You know it's magnetic because a magnet would stick to it. That does not mean it should. Folding chairs are temporary. Magnets are forever. The math does not work.

10. The toaster

Hot. Greasy. Vibrates. A magnet on a toaster is a magnet on a slow march toward the floor. We do not recommend.

9. Filing cabinets at work

A controversial placement. Filing cabinets are extremely magnetic and extremely available. But putting a magnet on your filing cabinet is also a quiet admission that you have a filing cabinet, which is its own emotional situation. We're putting it at 9 and moving on.

8. The fridge (the front)

Hot take incoming. The front of the fridge is overrated. Yes, it's the default. Yes, every magnet ever made was technically designed for it. But the front of the fridge is also where takeout menus and grocery lists and your nephew's preschool art go to live forever. Your good magnets are competing with a coupon from 2019. They deserve better.

7. The fridge (the side)

Now we're talking. The side of the fridge is the front's chic, underused cousin. Nothing else lives there. No coupons. No school papers. Just a clean magnetic canvas waiting for one perfectly placed magnet to make a statement. Side-of-fridge magnet people know what they're doing.
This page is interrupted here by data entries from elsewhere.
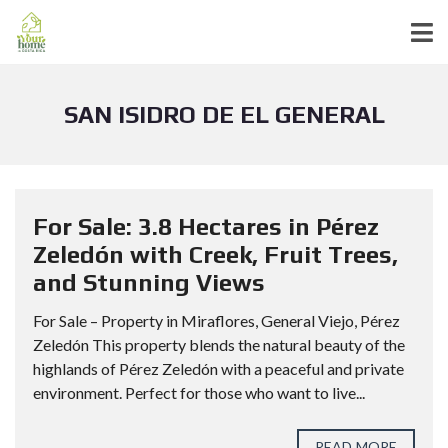
SAN ISIDRO DE EL GENERAL
For Sale: 3.8 Hectares in Pérez
Zeledón with Creek, Fruit Trees,
and Stunning Views
For Sale – Property in Miraflores, General Viejo, Pérez
Zeledón This property blends the natural beauty of the
highlands of Pérez Zeledón with a peaceful and private
environment. Perfect for those who want to live...
READ MORE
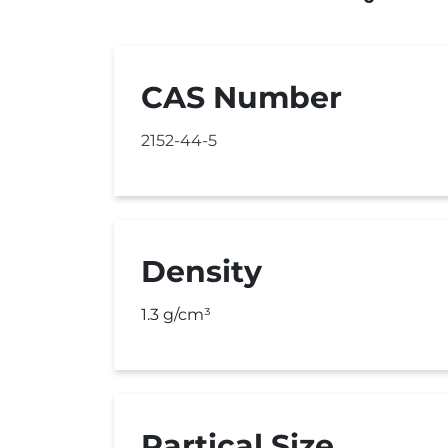
CAS Number
2152-44-5
Density
1.3 g/cm³
Partical Size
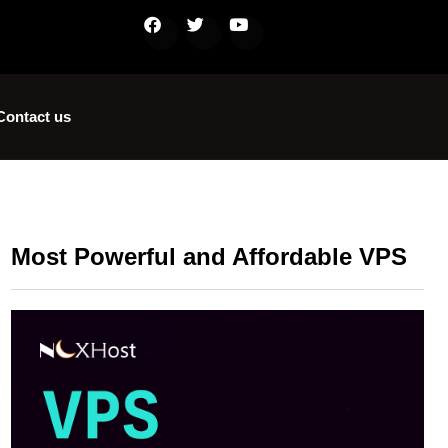
Contact us
Most Powerful and Affordable VPS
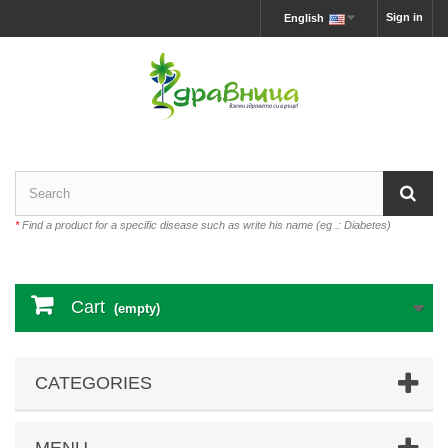
Sign in
English
*
Find a product for a specific disease such as write his name (eg .: Diabetes)
Cart
(empty)
CATEGORIES
MENU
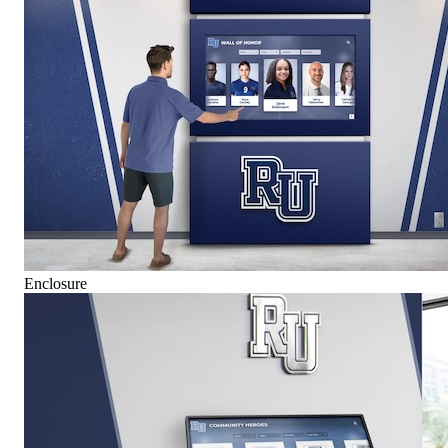
Enclosure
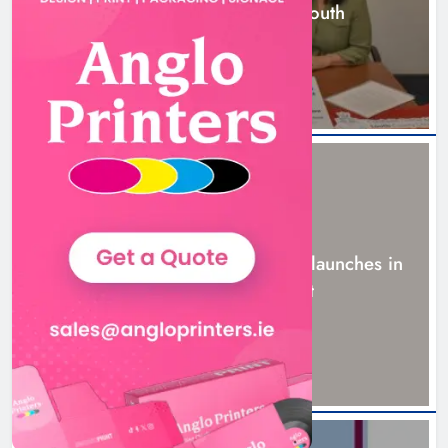
building programme in Louth
6 hours ago
NEWS
New six-week sales programme launches in
Drogheda this August
19 hours ago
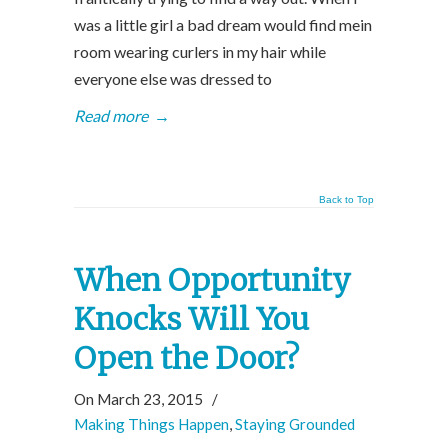
was a little girl a bad dream would find mein
room wearing curlers in my hair while
everyone else was dressed to
Read more
→
Back to Top
When Opportunity
Knocks Will You
Open the Door?
On March 23, 2015
/
Making Things Happen
,
Staying Grounded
6. The metal frame of an office whiteboard

Surprisingly excellent. The narrow magnetic edge of a whiteboard frame is a fantastic micro-shelf for tiny magnets. Hot real estate. Severely underused.

5. A metal lamp base

Underrated. Slightly weird. We love it.

4. The dishwasher front

A real dark horse. Most dishwashers are magnetic, most of them are at eye level, and most of them are blank. This is the kitchen art opportunity of our time and nobody is talking about it.

3. A magnetic desk shelf

Now we're cooking. Tiny shelf, magnetic surface, lives at eye level next to your monitor, gets seen all day by you and everyone on your Zoom calls. The bouldering hold magnets were practically engineered for this real estate, but anything small and good works.

2. A car

We are not legally telling you to put magnets on your car. We are saying that some people do. And we are saying that those people are unhinged in a way we respect.

1. The metal panel inside a locker

The number one magnetic surface in America is, and always has been, the inside of a locker. School locker, work locker, gym locker. A locker magnet is a small private declaration of who you are to a place that does not otherwise know you. Maximum emotional return per square inch. Unbeatable.


Where this leaves you

If you've been keeping all your magnets on the front of the fridge, we gently submit that you have been doing magnets wrong. Move them around. Try the side of the fridge. Try a desk shelf. Try the dishwasher (we mean it). Try a locker if you have one.

A magnet that lives somewhere unexpected hits harder than the same magnet on the same fridge as every other magnet you've ever owned.

That's the whole thesis of this blog, honestly. Small objects, surprising places, big returns.